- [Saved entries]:

☆ ☆ ☆ ☆

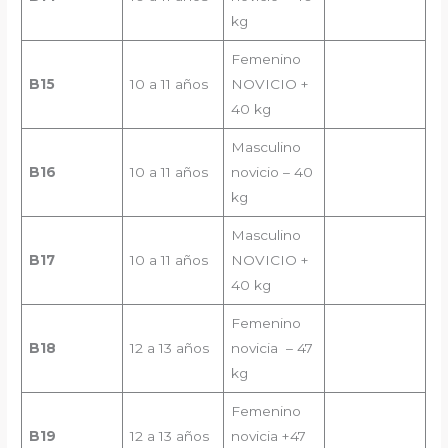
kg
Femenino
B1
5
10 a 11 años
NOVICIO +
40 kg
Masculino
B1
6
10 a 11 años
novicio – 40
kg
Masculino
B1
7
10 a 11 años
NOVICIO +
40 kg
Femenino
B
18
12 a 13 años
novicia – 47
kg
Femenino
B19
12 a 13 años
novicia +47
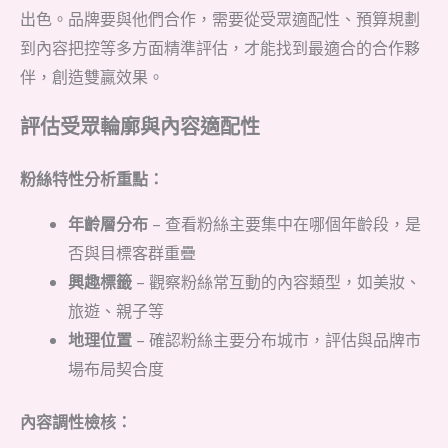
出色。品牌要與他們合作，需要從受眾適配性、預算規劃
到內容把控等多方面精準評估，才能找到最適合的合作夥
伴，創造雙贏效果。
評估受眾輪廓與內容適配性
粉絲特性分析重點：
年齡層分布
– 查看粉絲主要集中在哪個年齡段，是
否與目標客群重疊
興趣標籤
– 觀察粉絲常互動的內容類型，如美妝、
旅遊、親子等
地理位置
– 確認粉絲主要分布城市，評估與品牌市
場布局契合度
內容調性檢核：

☆ ☆ ☆ ☆

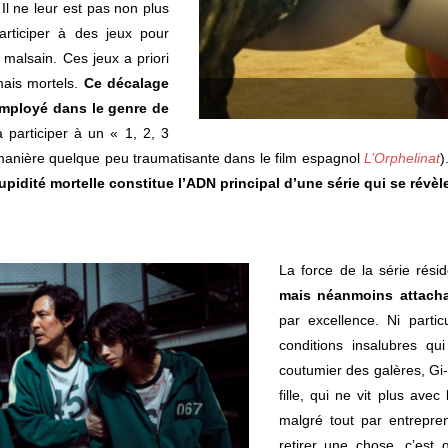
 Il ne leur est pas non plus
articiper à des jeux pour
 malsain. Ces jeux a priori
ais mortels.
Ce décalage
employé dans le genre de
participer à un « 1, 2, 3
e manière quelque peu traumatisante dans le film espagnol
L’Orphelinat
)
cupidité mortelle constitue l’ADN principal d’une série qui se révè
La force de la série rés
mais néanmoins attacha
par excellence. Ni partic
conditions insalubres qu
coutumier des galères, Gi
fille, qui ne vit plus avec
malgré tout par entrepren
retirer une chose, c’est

☆ ☆ ☆ ☆

- [WHAT YOU ARE ASKED TO DO]: Using the entries above, repeat only the lines from the one containing "La force de la série rés" through the one containing "retirer une chose, c’est", end lines included.

- [TASK RESPONSE]:
La force de la série rés
mais néanmoins attacha
par excellence. Ni partic
conditions insalubres qu
coutumier des galères, Gi
fille, qui ne vit plus avec
malgré tout par entrepren
retirer une chose, c’est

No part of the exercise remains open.